- **WHAT NEEDS TO BE DONE**
Copy all lines below containing "officerentinfo".

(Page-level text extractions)
>>>>

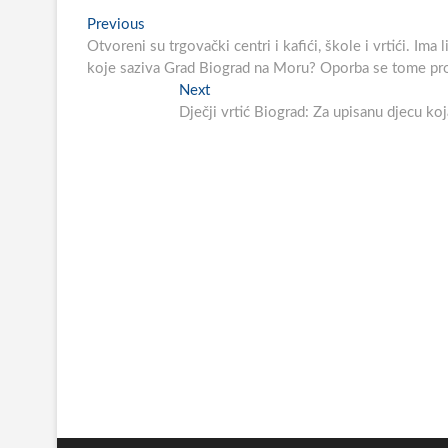
Navigacija
Previous
Previous
post:
Otvoreni su trgovački centri i kafići, škole i vrtići. Im
objava
koje saziva Grad Biograd na Moru? Oporba se tome pro
Next
Next
post:
Dječji vrtić Biograd: Za upisanu djecu ko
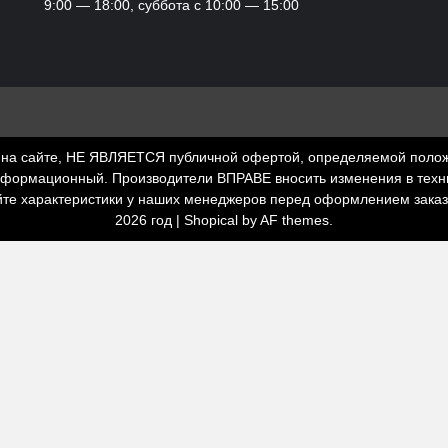
9:00 — 18:00, суббота с 10:00 — 15:00
а сайте, НЕ ЯВЛЯЕТСЯ публичной офертой, определяемой положени
нформационный. Производители ВПРАВЕ вносить изменения в техни
йте характеристики у наших менеджеров перед оформлением зака
2026 год
|
Shopical
by AF themes.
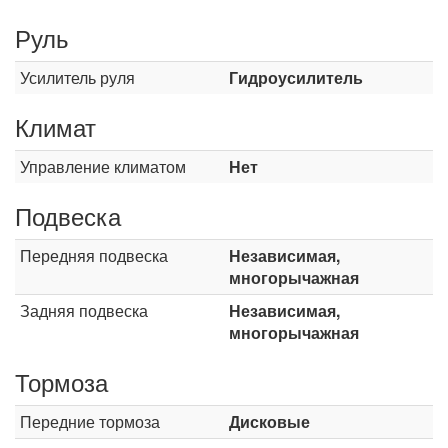
Руль
Усилитель руля
Гидроусилитель
Климат
Управление климатом
Нет
Подвеска
Передняя подвеска
Независимая,
многорычажная
Задняя подвеска
Независимая,
многорычажная
Тормоза
Передние тормоза
Дисковые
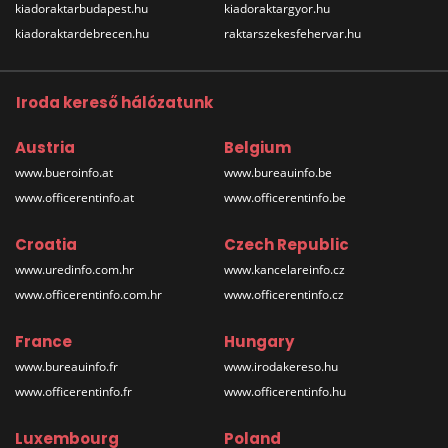
kiadoraktarbudapest.hu
kiadoraktargyor.hu
kiadoraktardebrecen.hu
raktarszekesfehervar.hu
Iroda kereső hálózatunk
Austria
Belgium
www.bueroinfo.at
www.bureauinfo.be
www.officerentinfo.at
www.officerentinfo.be
Croatia
Czech Republic
www.uredinfo.com.hr
www.kancelareinfo.cz
www.officerentinfo.com.hr
www.officerentinfo.cz
France
Hungary
www.bureauinfo.fr
www.irodakereso.hu
www.officerentinfo.fr
www.officerentinfo.hu
Luxembourg
Poland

<<<<

- **YOUR RESPONSE**
www.officerentinfo.at
www.officerentinfo.be
www.officerentinfo.com.hr
www.officerentinfo.cz
www.officerentinfo.fr
www.officerentinfo.hu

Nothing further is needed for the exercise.